# WHAT YOU WILL DO
Each record below needs to be written out exactly as it reads.

Excerpts from a dataset

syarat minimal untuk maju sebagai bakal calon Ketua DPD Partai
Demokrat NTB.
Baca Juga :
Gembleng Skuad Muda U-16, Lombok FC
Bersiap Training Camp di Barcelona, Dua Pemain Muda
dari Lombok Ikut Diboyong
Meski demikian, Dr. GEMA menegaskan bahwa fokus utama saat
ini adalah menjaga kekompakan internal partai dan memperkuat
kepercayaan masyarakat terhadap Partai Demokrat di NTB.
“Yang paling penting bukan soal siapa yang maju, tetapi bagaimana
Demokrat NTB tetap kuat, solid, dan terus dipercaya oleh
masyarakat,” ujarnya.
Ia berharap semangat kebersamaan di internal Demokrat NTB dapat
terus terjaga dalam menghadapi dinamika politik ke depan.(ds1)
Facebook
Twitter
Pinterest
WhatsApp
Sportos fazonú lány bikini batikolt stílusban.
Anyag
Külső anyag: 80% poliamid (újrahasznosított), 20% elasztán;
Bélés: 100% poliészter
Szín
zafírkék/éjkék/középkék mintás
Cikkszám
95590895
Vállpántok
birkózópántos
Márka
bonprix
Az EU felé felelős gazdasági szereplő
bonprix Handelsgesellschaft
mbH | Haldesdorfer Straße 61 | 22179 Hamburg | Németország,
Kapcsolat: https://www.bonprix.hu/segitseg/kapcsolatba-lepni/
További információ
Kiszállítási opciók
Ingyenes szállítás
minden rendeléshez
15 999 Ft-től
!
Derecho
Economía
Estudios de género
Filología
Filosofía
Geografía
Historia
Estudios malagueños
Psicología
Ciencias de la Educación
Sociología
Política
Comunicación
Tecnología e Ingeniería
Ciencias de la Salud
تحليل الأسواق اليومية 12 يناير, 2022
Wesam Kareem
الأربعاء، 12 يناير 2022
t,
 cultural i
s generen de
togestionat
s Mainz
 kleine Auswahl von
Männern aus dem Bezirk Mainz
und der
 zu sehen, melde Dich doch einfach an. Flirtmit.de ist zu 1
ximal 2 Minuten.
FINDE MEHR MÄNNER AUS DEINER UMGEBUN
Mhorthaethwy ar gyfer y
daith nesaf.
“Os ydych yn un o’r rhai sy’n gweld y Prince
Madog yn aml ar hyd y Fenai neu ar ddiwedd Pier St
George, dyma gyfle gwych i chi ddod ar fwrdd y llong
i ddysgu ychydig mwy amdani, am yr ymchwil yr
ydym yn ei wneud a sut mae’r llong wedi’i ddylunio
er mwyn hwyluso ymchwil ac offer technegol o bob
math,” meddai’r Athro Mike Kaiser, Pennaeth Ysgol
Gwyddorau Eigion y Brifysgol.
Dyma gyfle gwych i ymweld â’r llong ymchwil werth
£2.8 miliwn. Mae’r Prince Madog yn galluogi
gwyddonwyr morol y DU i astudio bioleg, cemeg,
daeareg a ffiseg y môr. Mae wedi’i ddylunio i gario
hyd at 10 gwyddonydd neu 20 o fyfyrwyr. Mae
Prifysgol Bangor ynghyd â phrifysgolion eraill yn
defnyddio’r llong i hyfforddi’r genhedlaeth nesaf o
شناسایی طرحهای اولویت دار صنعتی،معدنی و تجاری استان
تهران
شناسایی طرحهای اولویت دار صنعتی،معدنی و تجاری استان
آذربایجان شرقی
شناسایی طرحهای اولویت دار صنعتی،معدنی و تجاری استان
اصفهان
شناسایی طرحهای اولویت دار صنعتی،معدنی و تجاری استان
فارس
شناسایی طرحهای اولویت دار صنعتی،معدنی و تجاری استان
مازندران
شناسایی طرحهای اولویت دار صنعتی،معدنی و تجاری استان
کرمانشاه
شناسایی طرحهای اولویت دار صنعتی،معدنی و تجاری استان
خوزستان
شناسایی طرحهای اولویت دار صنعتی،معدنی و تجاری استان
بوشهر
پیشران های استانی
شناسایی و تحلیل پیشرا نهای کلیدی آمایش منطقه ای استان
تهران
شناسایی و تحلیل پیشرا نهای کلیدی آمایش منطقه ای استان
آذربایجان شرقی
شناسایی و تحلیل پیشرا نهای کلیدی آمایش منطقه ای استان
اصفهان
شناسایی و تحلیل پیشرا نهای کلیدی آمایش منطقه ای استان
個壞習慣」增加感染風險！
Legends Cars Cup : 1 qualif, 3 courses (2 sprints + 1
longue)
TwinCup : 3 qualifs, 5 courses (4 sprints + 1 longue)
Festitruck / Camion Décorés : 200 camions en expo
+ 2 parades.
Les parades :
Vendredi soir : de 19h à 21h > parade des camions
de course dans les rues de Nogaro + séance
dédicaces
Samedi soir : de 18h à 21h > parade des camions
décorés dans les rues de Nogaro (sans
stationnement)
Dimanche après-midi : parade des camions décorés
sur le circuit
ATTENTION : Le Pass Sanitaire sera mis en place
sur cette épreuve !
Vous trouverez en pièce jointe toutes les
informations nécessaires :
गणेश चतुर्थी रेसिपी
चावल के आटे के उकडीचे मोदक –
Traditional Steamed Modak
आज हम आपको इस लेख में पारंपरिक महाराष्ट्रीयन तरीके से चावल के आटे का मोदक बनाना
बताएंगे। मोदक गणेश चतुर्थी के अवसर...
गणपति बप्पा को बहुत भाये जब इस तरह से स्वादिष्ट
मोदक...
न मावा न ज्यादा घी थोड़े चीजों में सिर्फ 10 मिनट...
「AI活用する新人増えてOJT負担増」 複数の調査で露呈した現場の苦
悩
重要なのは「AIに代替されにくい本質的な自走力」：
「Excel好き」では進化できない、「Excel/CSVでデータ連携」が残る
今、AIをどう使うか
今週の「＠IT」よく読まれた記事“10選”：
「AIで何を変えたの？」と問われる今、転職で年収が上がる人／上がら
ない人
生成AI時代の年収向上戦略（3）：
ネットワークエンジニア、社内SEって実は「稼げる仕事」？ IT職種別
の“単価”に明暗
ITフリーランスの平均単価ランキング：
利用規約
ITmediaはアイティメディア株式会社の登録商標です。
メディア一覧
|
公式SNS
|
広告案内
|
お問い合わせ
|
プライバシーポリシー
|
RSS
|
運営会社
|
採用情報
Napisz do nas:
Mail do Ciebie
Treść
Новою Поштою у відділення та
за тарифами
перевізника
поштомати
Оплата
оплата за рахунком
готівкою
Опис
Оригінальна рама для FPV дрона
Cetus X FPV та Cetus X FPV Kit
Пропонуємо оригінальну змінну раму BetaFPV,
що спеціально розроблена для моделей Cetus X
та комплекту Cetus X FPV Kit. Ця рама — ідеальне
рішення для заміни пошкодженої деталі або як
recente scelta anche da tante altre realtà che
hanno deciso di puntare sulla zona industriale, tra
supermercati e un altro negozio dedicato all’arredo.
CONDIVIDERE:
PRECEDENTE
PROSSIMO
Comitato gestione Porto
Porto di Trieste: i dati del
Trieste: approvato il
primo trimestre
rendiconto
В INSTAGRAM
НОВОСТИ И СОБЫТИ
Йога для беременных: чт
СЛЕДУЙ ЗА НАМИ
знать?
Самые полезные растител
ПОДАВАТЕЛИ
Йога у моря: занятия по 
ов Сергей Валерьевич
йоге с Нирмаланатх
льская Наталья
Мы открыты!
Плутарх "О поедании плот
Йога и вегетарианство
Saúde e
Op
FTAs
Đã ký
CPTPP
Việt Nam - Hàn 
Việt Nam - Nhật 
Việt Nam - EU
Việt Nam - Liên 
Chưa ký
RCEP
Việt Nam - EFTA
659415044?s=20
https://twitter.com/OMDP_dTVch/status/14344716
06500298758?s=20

# ANSWER TO THIS TASK
syarat minimal untuk maju sebagai bakal calon Ketua DPD Partai
Demokrat NTB.
Baca Juga :
Gembleng Skuad Muda U-16, Lombok FC
Bersiap Training Camp di Barcelona, Dua Pemain Muda
dari Lombok Ikut Diboyong
Meski demikian, Dr. GEMA menegaskan bahwa fokus utama saat
ini adalah menjaga kekompakan internal partai dan memperkuat
kepercayaan masyarakat terhadap Partai Demokrat di NTB.
“Yang paling penting bukan soal siapa yang maju, tetapi bagaimana
Demokrat NTB tetap kuat, solid, dan terus dipercaya oleh
masyarakat,” ujarnya.
Ia berharap semangat kebersamaan di internal Demokrat NTB dapat
terus terjaga dalam menghadapi dinamika politik ke depan.(ds1)
Facebook
Twitter
Pinterest
WhatsApp
Sportos fazonú lány bikini batikolt stílusban.
Anyag
Külső anyag: 80% poliamid (újrahasznosított), 20% elasztán;
Bélés: 100% poliészter
Szín
zafírkék/éjkék/középkék mintás
Cikkszám
95590895
Vállpántok
birkózópántos
Márka
bonprix
Az EU felé felelős gazdasági szereplő
bonprix Handelsgesellschaft
mbH | Haldesdorfer Straße 61 | 22179 Hamburg | Németország,
Kapcsolat: https://www.bonprix.hu/segitseg/kapcsolatba-lepni/
További információ
Kiszállítási opciók
Ingyenes szállítás
minden rendeléshez
15 999 Ft-től
!
Derecho
Economía
Estudios de género
Filología
Filosofía
Geografía
Historia
Estudios malagueños
Psicología
Ciencias de la Educación
Sociología
Política
Comunicación
Tecnología e Ingeniería
Ciencias de la Salud
تحليل الأسواق اليومية 12 يناير, 2022
Wesam Kareem
الأربعاء، 12 يناير 2022
t,
 cultural i
s generen de
togestionat
s Mainz
 kleine Auswahl von
Männern aus dem Bezirk Mainz
und der
 zu sehen, melde Dich doch einfach an. Flirtmit.de ist zu 1
ximal 2 Minuten.
FINDE MEHR MÄNNER AUS DEINER UMGEBUN
Mhorthaethwy ar gyfer y
daith nesaf.
“Os ydych yn un o’r rhai sy’n gweld y Prince
Madog yn aml ar hyd y Fenai neu ar ddiwedd Pier St
George, dyma gyfle gwych i chi ddod ar fwrdd y llong
i ddysgu ychydig mwy amdani, am yr ymchwil yr
ydym yn ei wneud a sut mae’r llong wedi’i ddylunio
er mwyn hwyluso ymchwil ac offer technegol o bob
math,” meddai’r Athro Mike Kaiser, Pennaeth Ysgol
Gwyddorau Eigion y Brifysgol.
Dyma gyfle gwych i ymweld â’r llong ymchwil werth
£2.8 miliwn. Mae’r Prince Madog yn galluogi
gwyddonwyr morol y DU i astudio bioleg, cemeg,
daeareg a ffiseg y môr. Mae wedi’i ddylunio i gario
hyd at 10 gwyddonydd neu 20 o fyfyrwyr. Mae
Prifysgol Bangor ynghyd â phrifysgolion eraill yn
defnyddio’r llong i hyfforddi’r genhedlaeth nesaf o
شناسایی طرحهای اولویت دار صنعتی،معدنی و تجاری استان
تهران
شناسایی طرحهای اولویت دار صنعتی،معدنی و تجاری استان
آذربایجان شرقی
شناسایی طرحهای اولویت دار صنعتی،معدنی و تجاری استان
اصفهان
شناسایی طرحهای اولویت دار صنعتی،معدنی و تجاری استان
فارس
شناسایی طرحهای اولویت دار صنعتی،معدنی و تجاری استان
مازندران
شناسایی طرحهای اولویت دار صنعتی،معدنی و تجاری استان
کرمانشاه
شناسایی طرحهای اولویت دار صنعتی،معدنی و تجاری استان
خوزستان
شناسایی طرحهای اولویت دار صنعتی،معدنی و تجاری استان
بوشهر
پیشران های استانی
شناسایی و تحلیل پیشرا نهای کلیدی آمایش منطقه ای استان
تهران
شناسایی و تحلیل پیشرا نهای کلیدی آمایش منطقه ای استان
آذربایجان شرقی
شناسایی و تحلیل پیشرا نهای کلیدی آمایش منطقه ای استان
اصفهان
شناسایی و تحلیل پیشرا نهای کلیدی آمایش منطقه ای استان
個壞習慣」增加感染風險！
Legends Cars Cup : 1 qualif, 3 courses (2 sprints + 1
longue)
TwinCup : 3 qualifs, 5 courses (4 sprints + 1 longue)
Festitruck / Camion Décorés : 200 camions en expo
+ 2 parades.
Les parades :
Vendredi soir : de 19h à 21h > parade des camions
de course dans les rues de Nogaro + séance
dédicaces
Samedi soir : de 18h à 21h > parade des camions
décorés dans les rues de Nogaro (sans
stationnement)
Dimanche après-midi : parade des camions décorés
sur le circuit
ATTENTION : Le Pass Sanitaire sera mis en place
sur cette épreuve !
Vous trouverez en pièce jointe toutes les
informations nécessaires :
गणेश चतुर्थी रेसिपी
चावल के आटे के उकडीचे मोदक –
Traditional Steamed Modak
आज हम आपको इस लेख में पारंपरिक महाराष्ट्रीयन तरीके से चावल के आटे का मोदक बनाना
बताएंगे। मोदक गणेश चतुर्थी के अवसर...
गणपति बप्पा को बहुत भाये जब इस तरह से स्वादिष्ट
मोदक...
न मावा न ज्यादा घी थोड़े चीजों में सिर्फ 10 मिनट...
「AI活用する新人増えてOJT負担増」 複数の調査で露呈した現場の苦
悩
重要なのは「AIに代替されにくい本質的な自走力」：
「Excel好き」では進化できない、「Excel/CSVでデータ連携」が残る
今、AIをどう使うか
今週の「＠IT」よく読まれた記事“10選”：
「AIで何を変えたの？」と問われる今、転職で年収が上がる人／上がら
ない人
生成AI時代の年収向上戦略（3）：
ネットワークエンジニア、社内SEって実は「稼げる仕事」？ IT職種別
の“単価”に明暗
ITフリーランスの平均単価ランキング：
利用規約
ITmediaはアイティメディア株式会社の登録商標です。
メディア一覧
|
公式SNS
|
広告案内
|
お問い合わせ
|
プライバシーポリシー
|
RSS
|
運営会社
|
採用情報
Napisz do nas:
Mail do Ciebie
Treść
Новою Поштою у відділення та
за тарифами
перевізника
поштомати
Оплата
оплата за рахунком
готівкою
Опис
Оригінальна рама для FPV дрона
Cetus X FPV та Cetus X FPV Kit
Пропонуємо оригінальну змінну раму BetaFPV,
що спеціально розроблена для моделей Cetus X
та комплекту Cetus X FPV Kit. Ця рама — ідеальне
рішення для заміни пошкодженої деталі або як
recente scelta anche da tante altre realtà che
hanno deciso di puntare sulla zona industriale, tra
supermercati e un altro negozio dedicato all’arredo.
CONDIVIDERE:
PRECEDENTE
PROSSIMO
Comitato gestione Porto
Porto di Trieste: i dati del
Trieste: approvato il
primo trimestre
rendiconto
В INSTAGRAM
НОВОСТИ И СОБЫТИ
Йога для беременных: чт
СЛЕДУЙ ЗА НАМИ
знать?
Самые полезные растител
ПОДАВАТЕЛИ
Йога у моря: занятия по 
ов Сергей Валерьевич
йоге с Нирмаланатх
льская Наталья
Мы открыты!
Плутарх "О поедании плот
Йога и вегетарианство
Saúde e
Op
FTAs
Đã ký
CPTPP
Việt Nam - Hàn 
Việt Nam - Nhật 
Việt Nam - EU
Việt Nam - Liên 
Chưa ký
RCEP
Việt Nam - EFTA
659415044?s=20
https://twitter.com/OMDP_dTVch/status/14344716
06500298758?s=20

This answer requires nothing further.